Porém, o que eu não esperava era a resposta dada pelo sargento, com toda a tranquilidade que seus longos anos de experiência permitiam: “Mas será que não é melhor chegar atrasado para o almoço com a família, mas chegar, do que correr o risco de ficar pelo caminho e não almoçar nunca mais?” Essa resposta foi um verdadeiro tapa na cara com luva de pelica… Foram cerca de 15 minutos de um sermão digno de pai para filho, falando do perigo de se andar rápido sem avaliar as consequências. Daquelas conversas que você não vê a hora de acabar, quase pedindo “pelo amor de Deus, me multe e deixe-me ir embora…”
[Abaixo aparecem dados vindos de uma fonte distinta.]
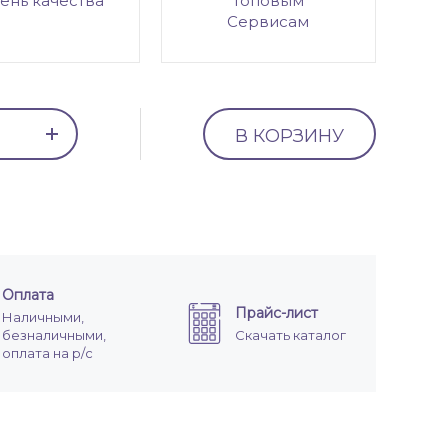
ень качества
топовым
Сервисам
В КОРЗИНУ
Оплата
Прайс-лист
Наличными,
безналичными,
Скачать каталог
оплата на р/с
Mas aí é que está justamente o ponto da questão. Não fui multado, depois de prometer ao policial que terminaria a viagem em velocidade normal. Ao que ele consentiu, recomendando “Juízo, rapaz, pois desse jeito um dia você ainda ficará pela estrada e eu não quero ser a pessoa a dar essa notícia a seus familiares”. Se eu tivesse sido simplesmente multado, com certeza teria ficado revoltado (embora sem razão para isso) e teria perdido uma de minhas maiores lições ao volante.
Mesmo hoje, passados 20 anos desse episódio, sempre que pretendo andar mais rápido lembro-me das sábias palavras daquele sargento. Sempre avalio com cuidado todo o cenário ao redor: condições da via, do veículo e, principalmente, MEU conhecimento da via (nada mais perigoso do que andar rápido por onde não temos intimidade) e dos limites carro.
Somente a velocidade em si não é a grande causadora de acidentes e mortes no trânsito brasileiro. O que mata é a imprudência, muitas vezes aliada à imperícia. Até que se conheçam os limites de si mesmo, do veículo e se saiba identificar sem erros quando andar rápido sem colocar em risco a integridade física de ninguém (a começar pela sua própria), a atitude mais segura é andar em velocidade moderada, porém compatível com a via e as condições de trânsito do momento. Trafegar lentamente é tão ou mais perigoso do que andar rápido. Uma atitude errada ao volante cria situações de risco até mesmo trafegando a meros 60 km/h.
Sinto falta hoje em dia da presença dos policiais com o objetivo de não punir somente, mas passar um pouco da experiência adquirida ao longo dos anos de patrulhamento pelas estradas deste Brasil. A autuação por velocidade elevada nos dias atuais fica a cargo de máquinas eletrônicas, que simplesmente fotografam o infrator e a multa é enviada ao proprietário dias depois. Simples assim.
Mais maduro atualmente, garanto que o sermão dado pelo sargento naquela tarde de sábado, em 1997, foi muito mais valioso do que uma simples multa por excesso de velocidade. Gostaria de poder me reencontrar com esse sargento e agradecer-lhe pelo “puxão de orelha”, que foi muito mais valioso que uma simples multa por excesso de velocidade.